GOALI/Collaborative Research: Fundamental Research on Impact Welding of Aluminum and Steel
Ohio State University, The, Columbus OH
Investigators
Abstract
This Grant Opportunity for Academic Liaison with Industry (GOALI) collaborative research award supports fundamental research on an emerging welding technology - impact welding - to join material combinations that are otherwise difficult to join. Research will focus on aluminum-steel welds because there are diverse and important commercial needs in joining these metals. Both base metals are well characterized and the development of robust aluminum-steel unions can reduce automobile mass. Lighter cars use less fuel and emit less carbon to the atmosphere.

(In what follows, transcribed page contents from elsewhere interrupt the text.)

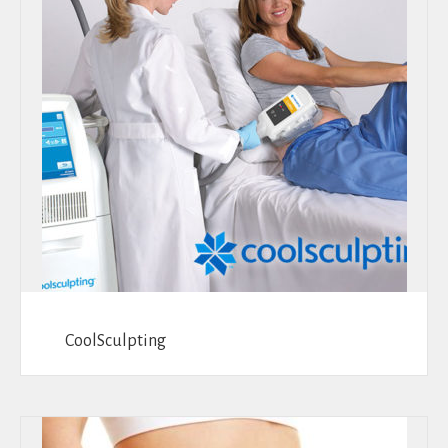
CoolSculpting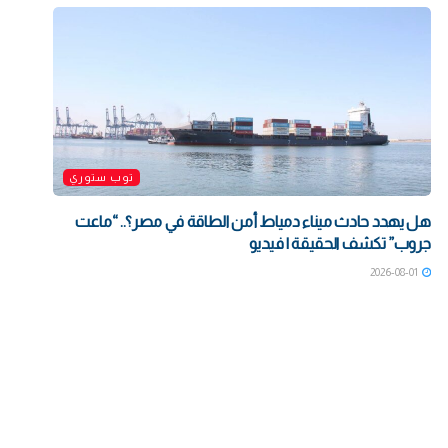
توب ستوري
هل يهدد حادث ميناء دمياط أمن الطاقة في مصر؟.. “ماعت
جروب” تكشف الحقيقة | فيديو
2026-08-01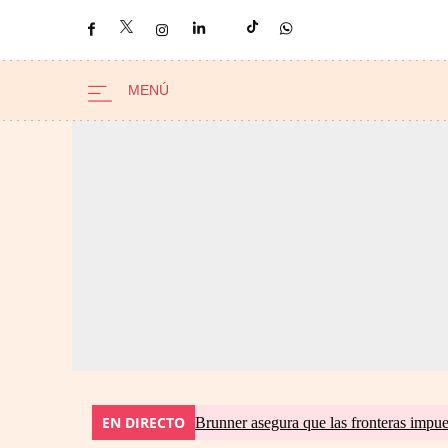
EN DIRECTO
Brunner asegura que las fronteras impues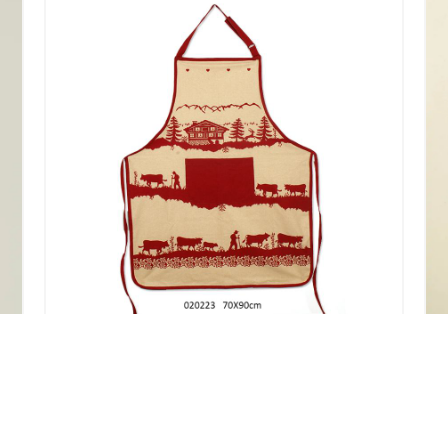
TABLIER COTON POYA ROUGE FOND
ECRU
19,50
€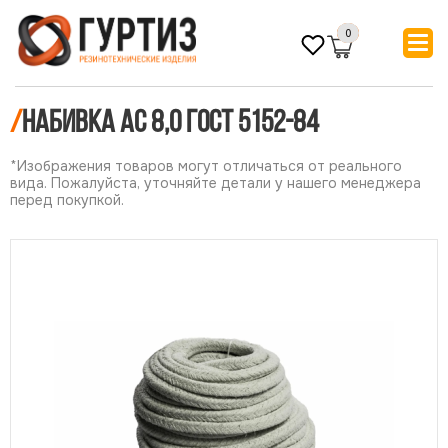
0
/
Набивка АС 8,0 ГОСТ 5152-84
*Изображения товаров могут отличаться от реального
вида. Пожалуйста, уточняйте детали у нашего менеджера
перед покупкой.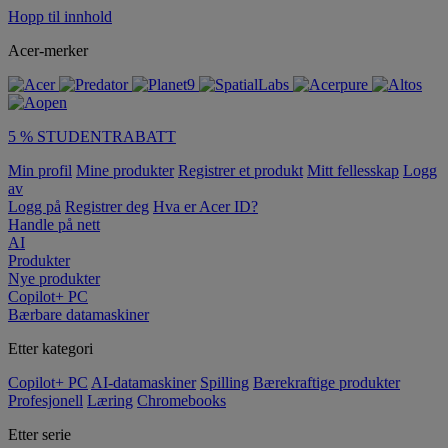
Hopp til innhold
Acer-merker
5 % STUDENTRABATT
Min profil
Mine produkter
Registrer et produkt
Mitt fellesskap
Logg
av
Logg på
Registrer deg
Hva er Acer ID?
Handle på nett
AI
Produkter
Nye produkter
Copilot+ PC
Bærbare datamaskiner
Etter kategori
Copilot+ PC
AI-datamaskiner
Spilling
Bærekraftige produkter
Profesjonell
Læring
Chromebooks
Etter serie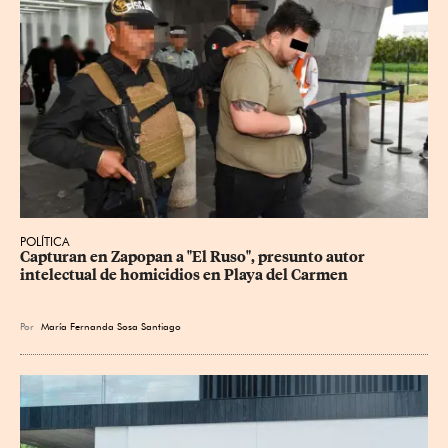
POLÍTICA
Capturan en Zapopan a "El Ruso", presunto autor 
intelectual de homicidios en Playa del Carmen
Por
María Fernanda Sosa Santiago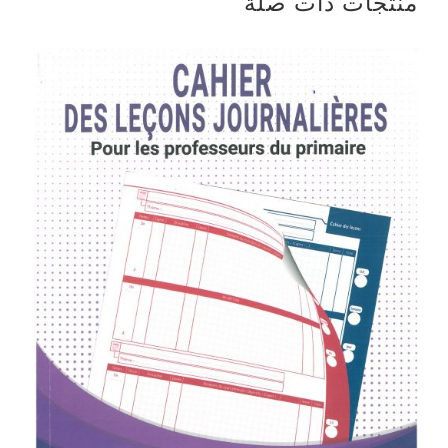
منتجات ذات صلة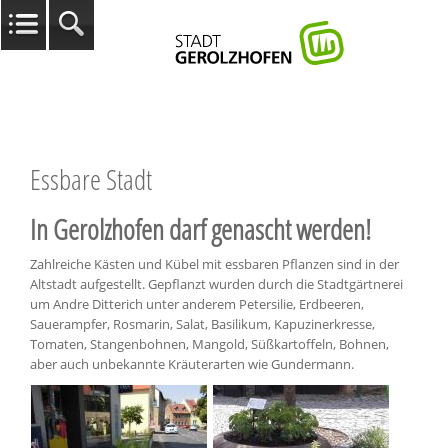
Essbare Stadt
In Gerolzhofen darf genascht werden!
Zahlreiche Kästen und Kübel mit essbaren Pflanzen sind in der
Altstadt aufgestellt. Gepflanzt wurden durch die Stadtgärtnerei
um Andre Ditterich unter anderem Petersilie, Erdbeeren,
Sauerampfer, Rosmarin, Salat, Basilikum, Kapuzinerkresse,
Tomaten, Stangenbohnen, Mangold, Süßkartoffeln, Bohnen,
aber auch unbekannte Kräuterarten wie Gundermann.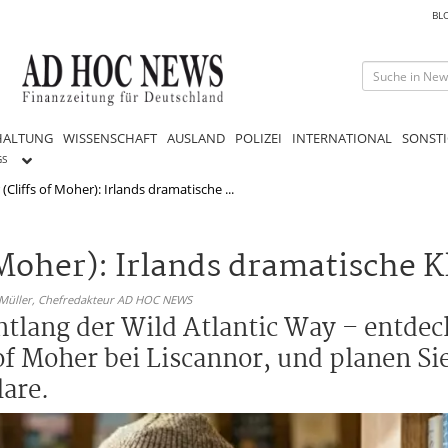
BL
HALTUNG
WISSENSCHAFT
AUSLAND
POLIZEI
INTERNATIONAL
SONSTI
GS
(Cliffs of Moher): Irlands dramatische ...
f Moher): Irlands dramatische 
 Müller,
Chefredakteur AD HOC NEWS
tlang der Wild Atlantic Way – entdeck
of Moher bei Liscannor, und planen Si
are.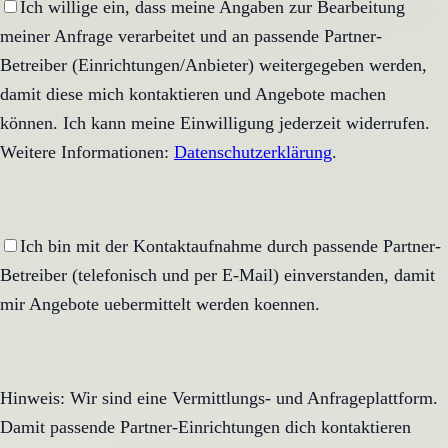
Ich willige ein, dass meine Angaben zur Bearbeitung
meiner Anfrage verarbeitet und an passende Partner-
Betreiber (Einrichtungen/Anbieter) weitergegeben werden,
damit diese mich kontaktieren und Angebote machen
können. Ich kann meine Einwilligung jederzeit widerrufen.
Weitere Informationen:
Datenschutzerklärung
.
Ich bin mit der Kontaktaufnahme durch passende Partner-
Betreiber (telefonisch und per E-Mail) einverstanden, damit
mir Angebote uebermittelt werden koennen.
Hinweis: Wir sind eine Vermittlungs- und Anfrageplattform.
Damit passende Partner-Einrichtungen dich kontaktieren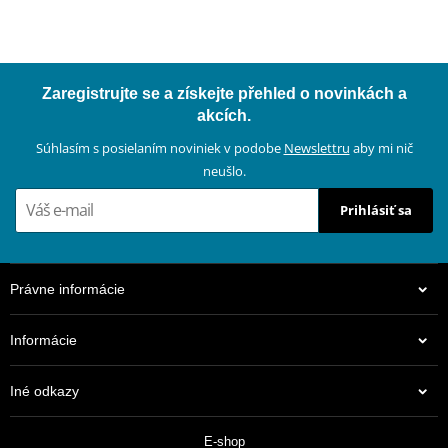
Zaregistrujte se a získejte přehled o novinkách a
akcích.
Súhlasím s posielaním noviniek v podobe
Newslettru
aby mi nič
neušlo.
Prihlásiť sa
Právne informácie
Informácie
Iné odkazy
E-shop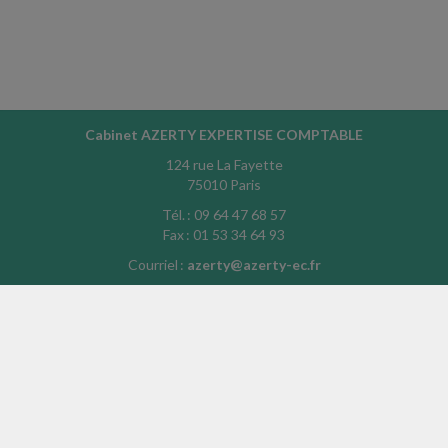
Cabinet AZERTY EXPERTISE COMPTABLE
124 rue La Fayette
75010 Paris
Tél. : 09 64 47 68 57
Fax : 01 53 34 64 93
Courriel :
azerty@azerty-ec.fr
ACCUEIL
PLAN
MENTIONS LÉGALES
CONTACT
copyright@Groupe Revue Fiduciaire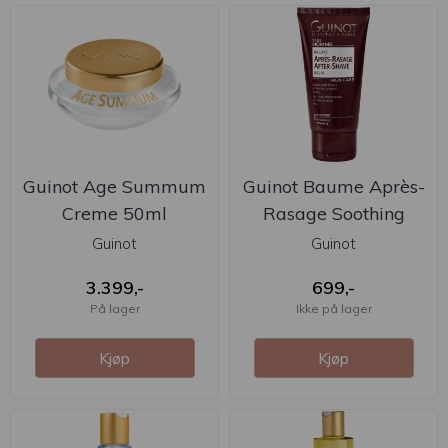
Guinot Age Summum
Guinot Baume Après-
Creme 50ml
Rasage Soothing
Moisturising ...
Guinot
Guinot
3.399,-
699,-
På lager
Ikke på lager
Kjøp
Kjøp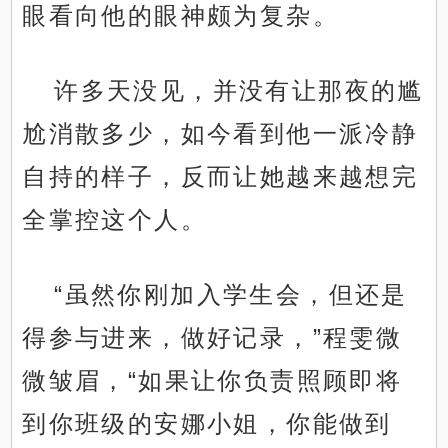
眼看向他的眼神颇为复杂。
许多天没见，并没有让那夜的尴
尬消散多少，如今看到他一派冷静
自持的样子，反而让她越来越想完
全掌控这个人。
“虽然你刚加入学生会，但还是
得参与进来，做好记录，”程雯微
微皱眉，“如果让你负责照顾即将
到你班级的安娜小姐，你能做到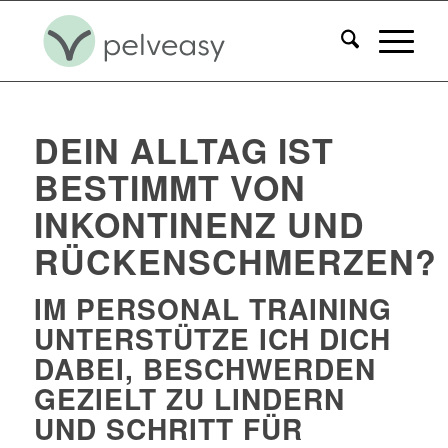
DEIN ALLTAG IST
BESTIMMT VON
INKONTINENZ UND
RÜCKENSCHMERZEN?
IM PERSONAL TRAINING
UNTERSTÜTZE ICH DICH
DABEI, BESCHWERDEN
GEZIELT ZU LINDERN
UND SCHRITT FÜR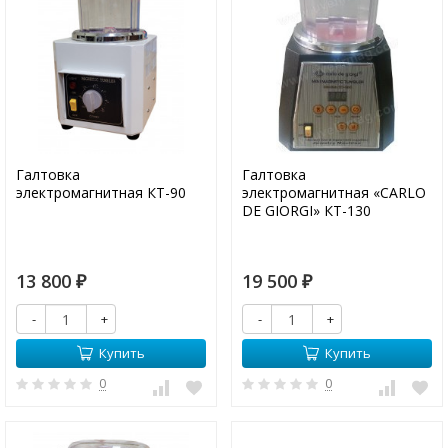
Галтовка
Галтовка
электромагнитная КТ-90
электромагнитная «CARLO
DE GIORGI» КТ-130
13 800
19 500
₽
₽
-
+
-
+
Купить
Купить
0
0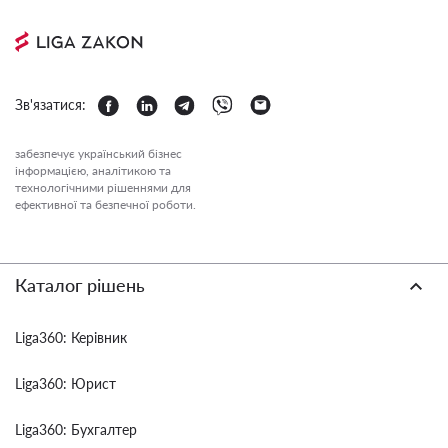
Зв'язатися:
забезпечує український бізнес
інформацією, аналітикою та
технологічними рішеннями для
ефективної та безпечної роботи.
Каталог рішень
Liga360: Керівник
Liga360: Юрист
Liga360: Бухгалтер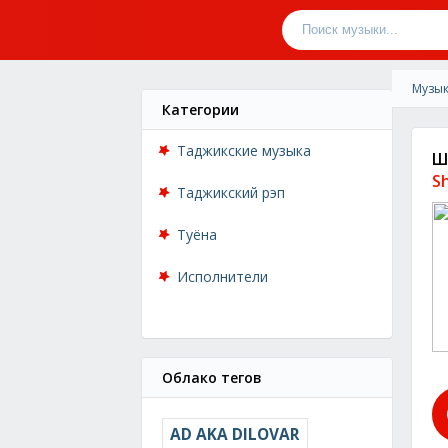
Музык
Категории
Таджикские музыка
Ш
S
Таджикский рэп
Туёна
Исполнители
Облако тегов
AD AKA DILOVAR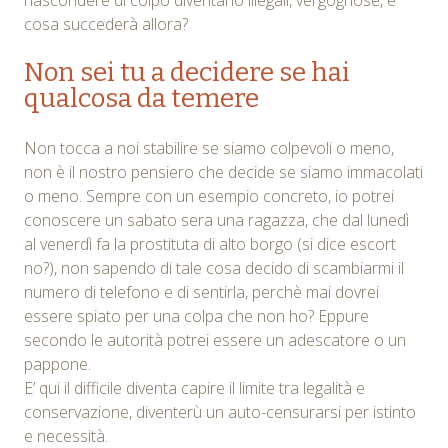
cosa succederà allora?
Non sei tu a decidere se hai
qualcosa da temere
Non tocca a noi stabilire se siamo colpevoli o meno,
non è il nostro pensiero che decide se siamo immacolati
o meno. Sempre con un esempio concreto, io potrei
conoscere un sabato sera una ragazza, che dal lunedì
al venerdì fa la prostituta di alto borgo (si dice escort
no?), non sapendo di tale cosa decido di scambiarmi il
numero di telefono e di sentirla, perchè mai dovrei
essere spiato per una colpa che non ho? Eppure
secondo le autorità potrei essere un adescatore o un
pappone.
E’ qui il difficile diventa capire il limite tra legalità e
conservazione, diventerù un auto-censurarsi per istinto
e necessità.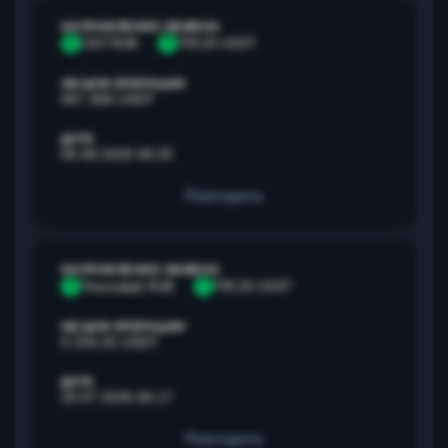
НАПРАВЛЕНИЕ ОБМЕНА
С
СБП RUB
T
TRC20 USDT
ОБЪЕМ ОПЕРАЦИИ
947,368 USDT
ДАТА
06.08.2026 08:25
Повторить
НАПРАВЛЕНИЕ ОБМЕНА
Т
Тинькофф RUB
T
TRC20 USDT
ОБЪЕМ ОПЕРАЦИИ
9 259,25 USDT
ДАТА
20.07.2026 06:17
Повторить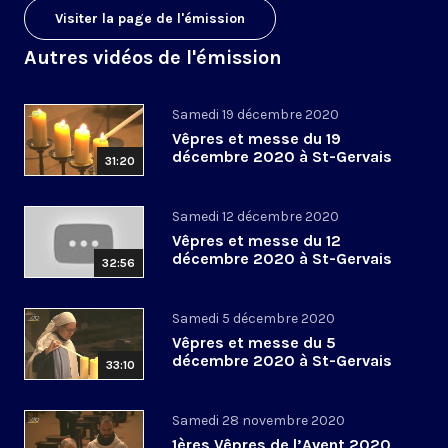
Visiter la page de l'émission
Autres vidéos de l'émission
Samedi 19 décembre 2020
Vêpres et messe du 19
décembre 2020 à St-Gervais
31:20
Samedi 12 décembre 2020
Vêpres et messe du 12
décembre 2020 à St-Gervais
32:56
Samedi 5 décembre 2020
Vêpres et messe du 5
décembre 2020 à St-Gervais
33:10
Samedi 28 novembre 2020
1ères Vêpres de l’Avent 2020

Research results will enable wider application of this technology in important industries including automotive, aerospace, and medical devices. Traditional welding processes melt both metals to be joined and the molten mixing can result in brittle intermetallic compounds, rendering the joints unsuitable for most structural applications. Impact welds can be strong and tough and are created in the solid state by a high-speed (typically 200-700 m/s) oblique collision between two metal surfaces. The objectives of this research are: 1) to understand how the thickness of the flyer plate (and therefore its total kinetic energy) affects the structure of the interface that is formed, 2) to understand the real-time evolution of strain, temperature and morphology of the interface during the impact welding process and 3) relate the deformation history to the final structure and properties of the weld. Unique tools are used to study aluminum-steel impacts from flyer thicknesses of 25 µm to 25 mm. Laser impact welding and explosive welding are used for the thinnest and thickest flyers, respectively, while vaporizing foil actuator welding will be used to accelerate flyers of several intermediate thicknesses. Photonic Doppler velocimetry will enable detailed measurements of collision speed and angle. Finite element models based on Smoothed Particle Hydrodynamics and Arbitrary Lagrangian-Eulerian methods will be developed for these problems. Their validity will be tested by metallographic examination of welded structures and comparison of these to simulation. These models will be used to understand the complex dynamic development of material strains, temperatures and structures and on a wide range of length scales.